» Saved data entries
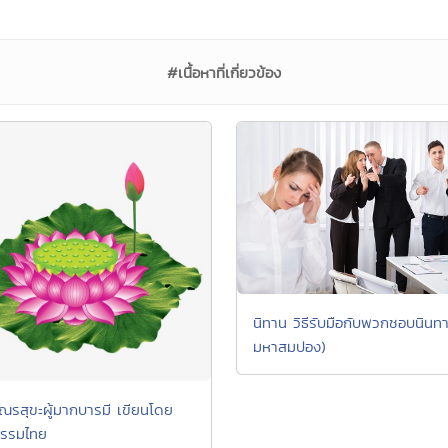
#เนื้อหาที่เกี่ยวข้อง
นิทาน วิธีรับมือกับพวกชอบนินท
มหาสมปอง)
ณรสุขะผู้มากบารมี เขียนโดย
ธรรมไทย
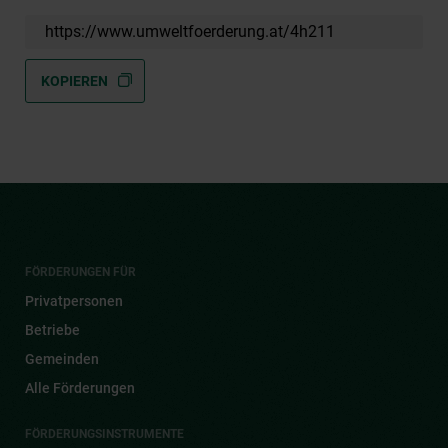
https://www.umweltfoerderung.at/4h211
KOPIEREN
FÖRDERUNGEN FÜR
Privatpersonen
Betriebe
Gemeinden
Alle Förderungen
FÖRDERUNGSINSTRUMENTE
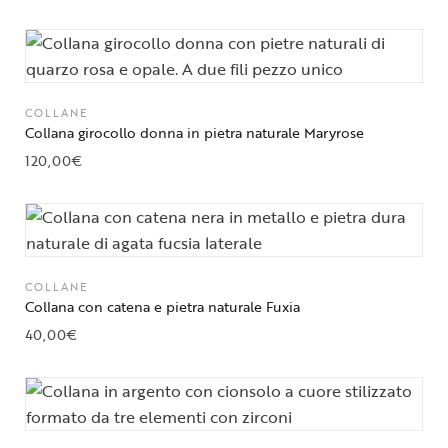
COLLANE
Collana girocollo donna in pietra naturale Maryrose
120,00
€
COLLANE
Collana con catena e pietra naturale Fuxia
40,00
€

» Task to carry out
An exact copy of all the entries is required, and it must contain no pictures.

» Your response
#เนื้อหาที่เกี่ยวข้อง
นิทาน วิธีรับมือกับพวกชอบนินท
มหาสมปอง)
ณรสุขะผู้มากบารมี เขียนโดย
ธรรมไทย
https://www.umweltfoerderung.at/4h211
KOPIEREN
FÖRDERUNGEN FÜR
Privatpersonen
Betriebe
Gemeinden
Alle Förderungen
FÖRDERUNGSINSTRUMENTE
COLLANE
Collana girocollo donna in pietra naturale Maryrose
120,00
€
COLLANE
Collana con catena e pietra naturale Fuxia
40,00
€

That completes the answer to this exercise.